Le 1er mars 2010, un texte voté au Parlement en janvier dernier transformera La Poste en société anonyme à capitaux publics au grand dam de ses employés et des partis de gauche, qui crient à la privatisation insidieuse. Le référendum organisé sur la question à l'automne 2009 et qui aura réuni 2,3 millions de votants en France, dont 15.329 Côte d'Oriens (dont 14.299 voix contre le changement de statut de La Poste), ainsi que les diverses grèves des employés, n'y auront rien changé. Alors pour se faire une raison, certains d'entre eux ont trouvé la parade : l'ironie ! Récit d'une "cliente" confrontée à la nouvelle politique maison...
Du rire...
"Il y a quelques jours, je devais passer à la poste pour envoyer un livre par colis. Je repoussais un peu le moment redoutant les files d'attente légendaires de l'institution ancestrale... Je me lance et pousse la porte d'une agence à Dijon. Un constat étrange me saute alors aux yeux : il n'y a personne. Quelle veine alors ! Une dame âgée termine tout juste son opération laissant le guichet rien qu'à moi. Voilà une belle journée qui s'annonce...
- Bonjour monsieur, j'aimerais envoyer ce livre par colis s'il vous plaît.
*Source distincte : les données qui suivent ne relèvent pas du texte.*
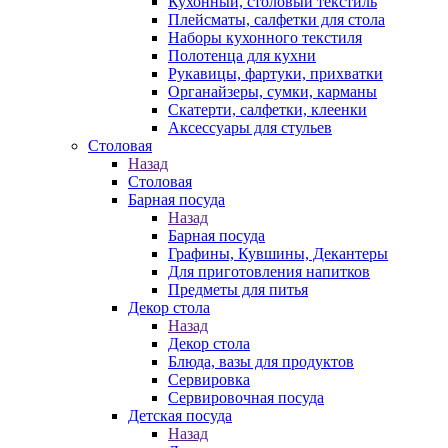
Кухонный, столовый текстиль
Плейсматы, салфетки для стола
Наборы кухонного текстиля
Полотенца для кухни
Рукавицы, фартуки, прихватки
Органайзеры, сумки, карманы
Скатерти, салфетки, клеенки
Аксессуары для стульев
Столовая
Назад
Столовая
Барная посуда
Назад
Барная посуда
Графины, Кувшины, Декантеры
Для приготовления напитков
Предметы для питья
Декор стола
Назад
Декор стола
Блюда, вазы для продуктов
Сервировка
Сервировочная посуда
Детская посуда
Назад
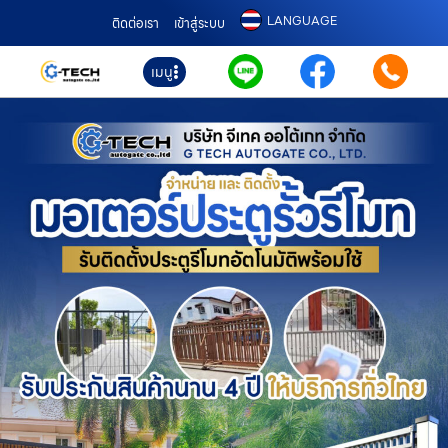
LANGUAGE
ติดต่อเรา
เข้าสู่ระบบ
เมนู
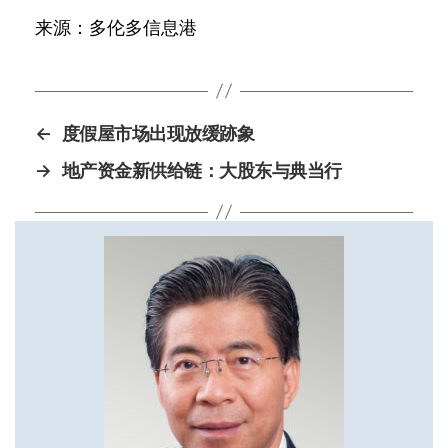
来源：多伦多信息港
←
度假屋市场出现放缓跡象
→
地产资金新供给链：大股东与典当行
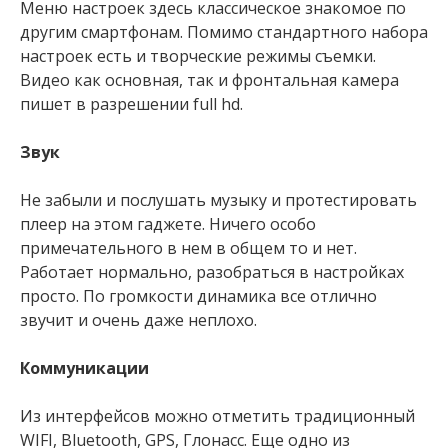
Меню настроек здесь классическое знакомое по
другим смартфонам. Помимо стандартного набора
настроек есть и творческие режимы съемки.
Видео как основная, так и фронтальная камера
пишет в разрешении full hd.
Звук
Не забыли и послушать музыку и протестировать
плеер на этом гаджете. Ничего особо
примечательного в нем в общем то и нет.
Работает нормально, разобраться в настройках
просто. По громкости динамика все отлично
звучит и очень даже неплохо.
Коммуникации
Из интерфейсов можно отметить традиционный
WIFI, Bluetooth, GPS, Глонасс. Еще одно из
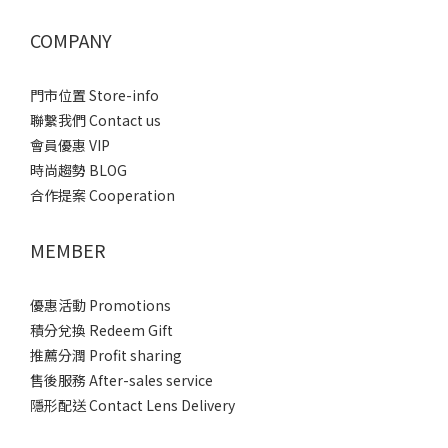
COMPANY
門市位置 Store-info
聯繫我們 Contact us
會員優惠 VIP
時尚趨勢 BLOG
合作提案 Cooperation
MEMBER
優惠活動 Promotions
積分兌換 Redeem Gift
推薦分潤 Profit sharing
售後服務 After-sales service
隱形配送 Contact Lens Delivery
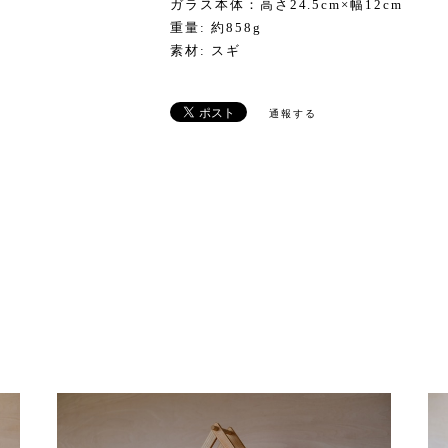
ガラス本体：高さ24.5cm×幅12cm
重量: 約858g
素材: スギ
通報する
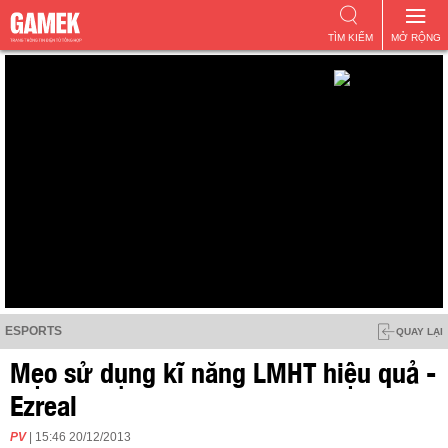
TÌM KIẾM
MỞ RỘNG
ESPORTS
QUAY LẠI
Mẹo sử dụng kĩ năng LMHT hiệu quả -
Ezreal
PV
| 15:46 20/12/2013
- Vous savez combien il pèse ?
- Ah non...
Le guichetier, d'une cinquantaine d'années à vue d'œil, s'empare du livre, le pose sur la balance, sort de sa guitoune pour aller chercher dans les allées l'enveloppe correspondante et revient à moi.
- La prochaine fois, je saurai que c'est du libre service...
- Non, on peut encore se rendre utile ! Et sinon vous ne voudriez pas d'une recharge de téléphone Orange ?, lance-t-il d'un air chafouin.
- Euh, non pas trop...
- Mais si, mais si. Regardez, si vous achetez une recharge, vous recevez en cadeau ce magnifique cadre photo en forme de cœur ! C'est spécial Saint Valentin cette semaine !
Le guichetier sort en effet de son tiroir un cadre rouge comportant une photo d'un couple semblant fort heureux et amoureux... La scène est incongrue et je ne peux inévitablement m'empêcher de rire.
- Non non, vraiment, je crois que je vais me passer de la recharge téléphonique !
- Oui mais si vous en preniez deux, j'étais prêt à vous offrir en plus du cadre cette formidable bougie également en forme de cœur ! Ça ferait un beau cadeau pour votre amoureux, non ?
- C'est vraiment gentil mais je crois que je vais m'arrêter à l'envoi de mon colis. Ah si, j'allais oublier ! J'aurais besoin de quatre timbres s'il vous plaît.
- Comment, vous avez dit avoir besoin d'une recharge téléphonique ?
... Aux larmes
Cette fois-ci, j'éclate de rire. Le guichetier, tout sourire, sort quatre timbres d'un classeur datant certainement d'avant-guerre vu son allure délabrée. Le temps que je reprenne un semblant de sérieux, le monsieur m'a encaissée et me souhaite de passer une bonne journée. Je repars, le cœur réchauffé en cette froide journée d'hiver. Je traverse les allées de l'agence en passant devant les présentoirs sur lesquels figurent toutes sortes d'objets.
Tout à coup, je prends conscience du drame qui vient de se jouer. Les voiturettes jaunes siglées La Poste, à offrir aux enfants, et les boîtes aux lettres miniatures révèlent le malaise. Je suis dans un supermarché où chaque timbre, chaque enveloppe est en libre-service. Les anciens PTT sont bel et bien morts. Et celui qui fut guichetier jadis n'a d'autre choix aujourd'hui que d'être commercial. L'humour en parade pour mieux faire passer la pilule, pas plus pour le client que pour lui-même... On en rira bien un jour, non ? Peut-être pas... ".